Report Aftermath-us-mileniostadium
Crédito: NFL.

There is a lesson to be learned from Superbowl LV, and although it’s a lesson that has been taught, it needs to be repeated over and over. When you embarrass an opponent in a game, be humble about it. This was a lesson that was smashed into the Kansas City Chiefs last weekend. In week 12 of the NFL season, which took place on November 29, 2020, the Chiefs played the Buccaneers in their house. It wasn’t a pretty game, for Tampa with Kansas City jumping out to a 17–0 lead. Something happened on the score where Tyreek Hill made it 17–0, which changed the outcome for the entire NFL season. Hill decided to showboat and do a backflip into the end zone from the one yard line when there was no defender within 10 yards of him. That was it, ladies and gentlemen, Kansas City lost the Superbowl on that same play. I’m not going so far as to say they awoke the sleeping giant. But they certainly added fuel to an already burning fire.

Tom Brady, you see, has been out for revenge on the Patriots for quite some time. He felt betrayed by his old coach and general manager Bill Belichek. Look no further than the Tom Brady / Jimmy Garoppolo showdown. Belichek wanted to start grooming Garoppolo to replace Brady. Brady wasn’t having any of it, and management was forced to trade Garoppolo, who did make last year’s Superbowl with the 49ers but fell to the Kansas City Chiefs. The rift in New England had been brewing since then, maybe even since before that. Brady said I’m not done; I need some need help. Help he was never going to get. He left feeling betrayed and went to a team that hadn’t made the playoffs in over a decade, a team so bad they have a nickname called the “succaneers.” So when Tyreek Hill did that boneheaded backflip, he unknowingly set forth a series of events that led to Tampa winning it all. From that moment of being down to 17–0, Tampa Bay outscored Kansas City 24 to 10 the rest of the game, losing 27 to 24, and they then went on a run of just dominating their last four regular-season opponents. That momentum carried over into the playoffs, where they beat up on some of the best defenses and offenses on their way to a rematch with the Chiefs in the Superbowl. It’s clear to me that Tampa Bay was playing possum, and they ambushed Kansas City from every direction.

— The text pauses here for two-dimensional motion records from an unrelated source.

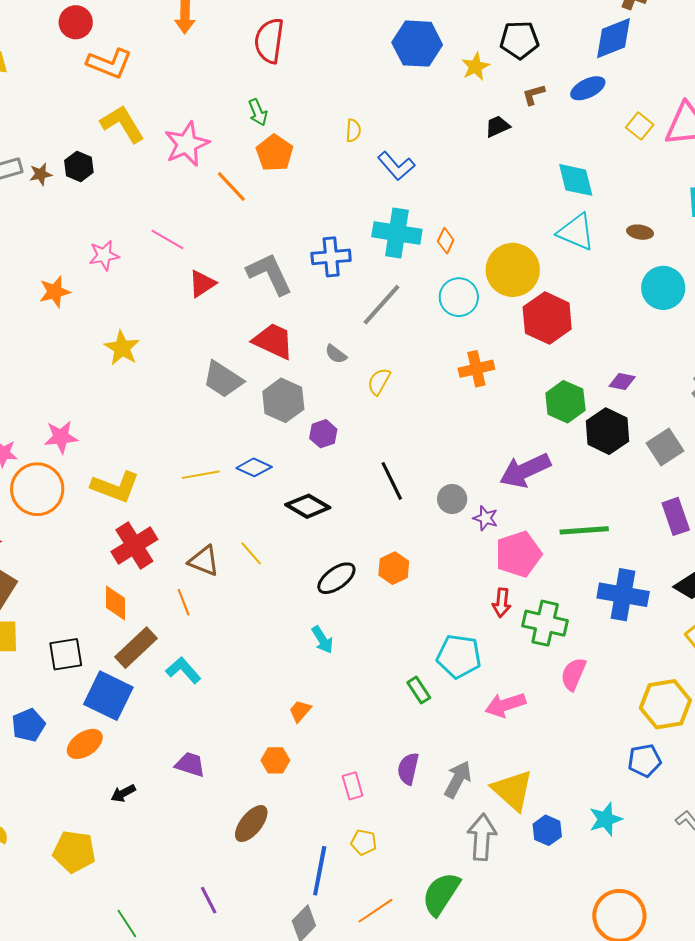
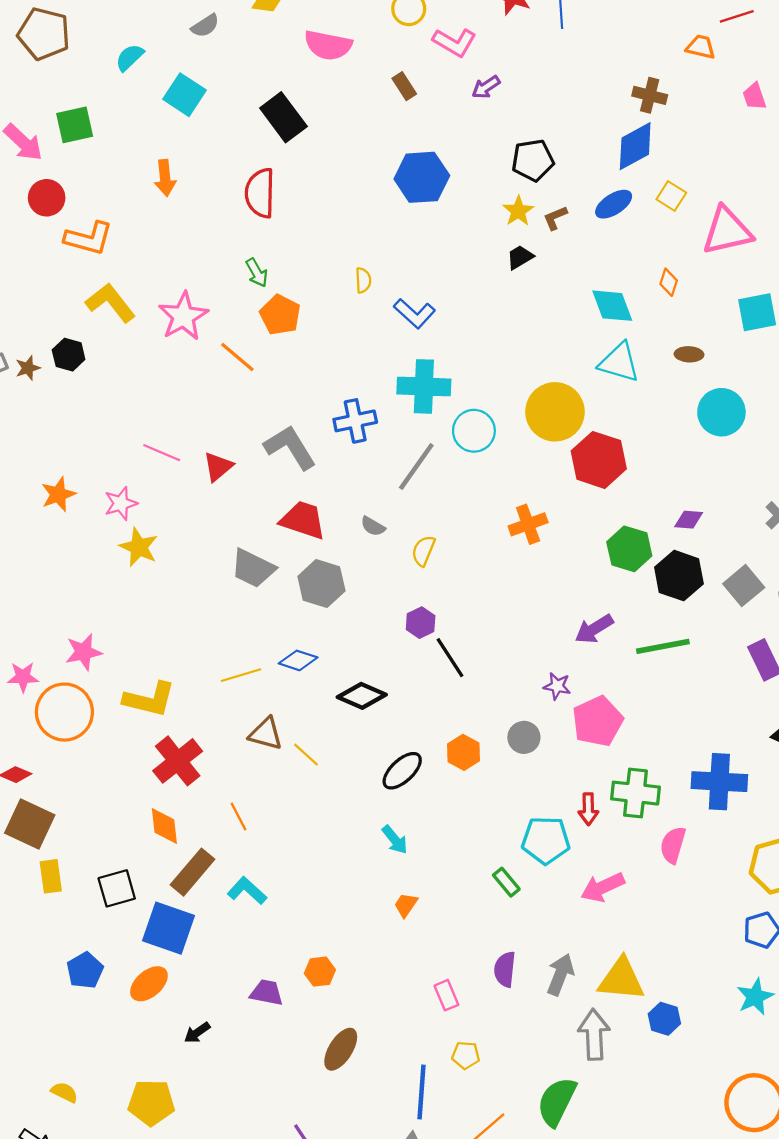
yellow star: (475, 67) -> (518, 211), moved
yellow square: (640, 126) -> (671, 196), moved
pink line: (168, 239) -> (162, 453), moved
orange diamond: (446, 241) -> (669, 282), moved
pink star: (104, 255) -> (121, 503), moved
cyan circle: (459, 297) -> (474, 431), moved
purple hexagon: (323, 434) -> (421, 623), moved
purple arrow: (525, 470) -> (594, 629), size x0.7
gray circle: (452, 499) -> (524, 737), moved
green line: (584, 530) -> (663, 646), moved
brown triangle: (204, 561) -> (266, 734), moved
blue cross: (623, 595) -> (719, 782), moved
red arrow: (502, 603) -> (588, 809), moved
orange trapezoid: (300, 711) -> (406, 905), moved
orange hexagon: (275, 760) -> (320, 972), moved
yellow triangle: (512, 790) -> (621, 979), turned -30
cyan star: (606, 819) -> (755, 997), moved

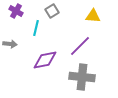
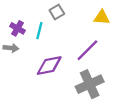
purple cross: (16, 11) -> (17, 28), moved
gray cross: (82, 77) -> (90, 84), turned -30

The result was annihilation. Welcome to the real NFL, Patrick Mahomes. At first, I thought it was funny what happened to Mahomes in this game but I felt sorry for him by the end. He was running for his life in this game; it was recorded that he ran for 497 yards. Imagine that 497 yards. The problem is almost all of those yards were backward or to the side; only a handful was him moving forward. He was running to save his life. For the first time in his career, he was held without a touchdown, and the Chiefs were as well. That’s going to happen; it’s a lesson for him. You can’t always win. He is no doubt the future face of the NFL. In a decade or so, he might be in a similar situation like the one I mentioned last week, where life comes full circle, where he is the underdog on a wild card team and pulls out an unlikely Superbowl win against another NFL juggernaut.   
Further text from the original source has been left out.